Description of the task: Find each line below containing the word "Timer" and copy it.

---------- Supplied material

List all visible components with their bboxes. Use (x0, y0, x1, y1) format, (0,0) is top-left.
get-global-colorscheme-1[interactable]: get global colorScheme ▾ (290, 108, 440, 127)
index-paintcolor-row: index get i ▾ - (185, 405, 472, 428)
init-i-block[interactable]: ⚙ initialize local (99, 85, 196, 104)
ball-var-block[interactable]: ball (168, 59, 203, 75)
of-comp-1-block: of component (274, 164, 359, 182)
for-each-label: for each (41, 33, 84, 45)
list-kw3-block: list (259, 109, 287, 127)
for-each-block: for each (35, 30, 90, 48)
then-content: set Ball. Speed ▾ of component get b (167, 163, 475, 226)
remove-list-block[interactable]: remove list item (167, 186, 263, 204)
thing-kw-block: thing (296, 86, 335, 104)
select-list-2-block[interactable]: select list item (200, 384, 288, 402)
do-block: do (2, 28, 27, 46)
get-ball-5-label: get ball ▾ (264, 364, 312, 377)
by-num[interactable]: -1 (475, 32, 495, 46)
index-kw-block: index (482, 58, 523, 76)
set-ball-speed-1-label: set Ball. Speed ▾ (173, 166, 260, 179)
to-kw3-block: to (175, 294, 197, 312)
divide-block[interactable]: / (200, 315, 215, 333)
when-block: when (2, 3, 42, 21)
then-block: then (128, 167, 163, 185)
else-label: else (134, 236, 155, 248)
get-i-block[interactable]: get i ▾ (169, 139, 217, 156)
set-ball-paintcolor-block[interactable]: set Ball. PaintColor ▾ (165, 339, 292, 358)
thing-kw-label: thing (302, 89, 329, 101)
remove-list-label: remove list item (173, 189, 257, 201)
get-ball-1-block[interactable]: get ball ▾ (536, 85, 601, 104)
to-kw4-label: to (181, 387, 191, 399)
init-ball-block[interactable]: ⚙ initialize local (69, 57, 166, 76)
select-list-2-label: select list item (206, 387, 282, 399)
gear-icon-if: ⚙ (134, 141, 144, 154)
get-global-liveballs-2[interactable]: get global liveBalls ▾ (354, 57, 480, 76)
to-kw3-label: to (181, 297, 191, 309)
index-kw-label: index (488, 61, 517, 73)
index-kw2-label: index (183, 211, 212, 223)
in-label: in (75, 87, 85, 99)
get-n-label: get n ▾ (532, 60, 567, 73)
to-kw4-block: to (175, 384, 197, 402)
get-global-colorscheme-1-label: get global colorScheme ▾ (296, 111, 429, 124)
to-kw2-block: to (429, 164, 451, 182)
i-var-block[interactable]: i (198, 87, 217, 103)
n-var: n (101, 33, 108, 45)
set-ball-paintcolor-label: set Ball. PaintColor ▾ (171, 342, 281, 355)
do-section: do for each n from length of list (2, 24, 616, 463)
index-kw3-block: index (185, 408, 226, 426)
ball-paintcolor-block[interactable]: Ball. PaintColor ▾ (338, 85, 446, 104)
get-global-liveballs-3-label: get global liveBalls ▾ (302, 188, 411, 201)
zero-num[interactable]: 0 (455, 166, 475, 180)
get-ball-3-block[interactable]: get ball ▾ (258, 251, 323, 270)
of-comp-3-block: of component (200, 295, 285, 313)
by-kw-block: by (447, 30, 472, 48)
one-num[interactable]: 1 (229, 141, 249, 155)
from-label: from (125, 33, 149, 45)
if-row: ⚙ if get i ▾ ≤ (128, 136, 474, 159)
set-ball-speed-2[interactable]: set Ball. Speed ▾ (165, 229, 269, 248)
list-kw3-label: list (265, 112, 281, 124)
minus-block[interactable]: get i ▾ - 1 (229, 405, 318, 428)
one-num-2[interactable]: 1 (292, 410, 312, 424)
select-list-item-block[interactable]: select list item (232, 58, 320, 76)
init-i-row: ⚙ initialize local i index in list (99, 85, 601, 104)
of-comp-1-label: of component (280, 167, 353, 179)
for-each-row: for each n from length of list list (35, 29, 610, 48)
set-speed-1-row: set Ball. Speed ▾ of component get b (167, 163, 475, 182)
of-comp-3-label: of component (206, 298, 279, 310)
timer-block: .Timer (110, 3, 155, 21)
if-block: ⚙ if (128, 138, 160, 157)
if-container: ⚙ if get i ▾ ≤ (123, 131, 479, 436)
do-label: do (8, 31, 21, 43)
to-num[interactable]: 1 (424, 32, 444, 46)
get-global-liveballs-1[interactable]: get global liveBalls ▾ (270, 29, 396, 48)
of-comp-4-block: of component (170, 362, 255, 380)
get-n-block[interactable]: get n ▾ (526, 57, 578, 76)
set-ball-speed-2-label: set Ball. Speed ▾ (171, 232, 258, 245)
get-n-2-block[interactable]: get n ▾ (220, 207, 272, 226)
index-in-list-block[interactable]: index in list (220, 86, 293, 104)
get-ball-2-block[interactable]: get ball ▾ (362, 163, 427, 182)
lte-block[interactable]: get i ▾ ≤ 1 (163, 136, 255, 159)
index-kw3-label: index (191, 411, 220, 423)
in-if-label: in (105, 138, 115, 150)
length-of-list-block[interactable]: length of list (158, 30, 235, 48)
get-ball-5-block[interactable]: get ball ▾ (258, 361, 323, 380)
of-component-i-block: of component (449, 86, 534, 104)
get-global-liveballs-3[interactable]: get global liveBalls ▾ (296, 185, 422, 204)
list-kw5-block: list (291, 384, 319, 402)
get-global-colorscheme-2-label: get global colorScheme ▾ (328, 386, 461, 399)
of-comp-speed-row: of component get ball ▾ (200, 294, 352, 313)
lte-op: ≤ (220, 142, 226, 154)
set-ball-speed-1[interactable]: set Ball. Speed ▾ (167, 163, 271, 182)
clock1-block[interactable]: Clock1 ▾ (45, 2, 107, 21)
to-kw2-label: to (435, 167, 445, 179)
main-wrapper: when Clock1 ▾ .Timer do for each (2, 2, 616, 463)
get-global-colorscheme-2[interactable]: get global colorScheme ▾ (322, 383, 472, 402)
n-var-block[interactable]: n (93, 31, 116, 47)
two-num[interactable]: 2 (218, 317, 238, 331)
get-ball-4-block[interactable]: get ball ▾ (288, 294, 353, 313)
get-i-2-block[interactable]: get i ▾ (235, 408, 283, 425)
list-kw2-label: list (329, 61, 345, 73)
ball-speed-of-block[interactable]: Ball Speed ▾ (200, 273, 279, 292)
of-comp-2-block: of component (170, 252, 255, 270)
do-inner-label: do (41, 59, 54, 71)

--------------------

Response area:
timer-block: .Timer (110, 3, 155, 21)
main-wrapper: when Clock1 ▾ .Timer do for each (2, 2, 616, 463)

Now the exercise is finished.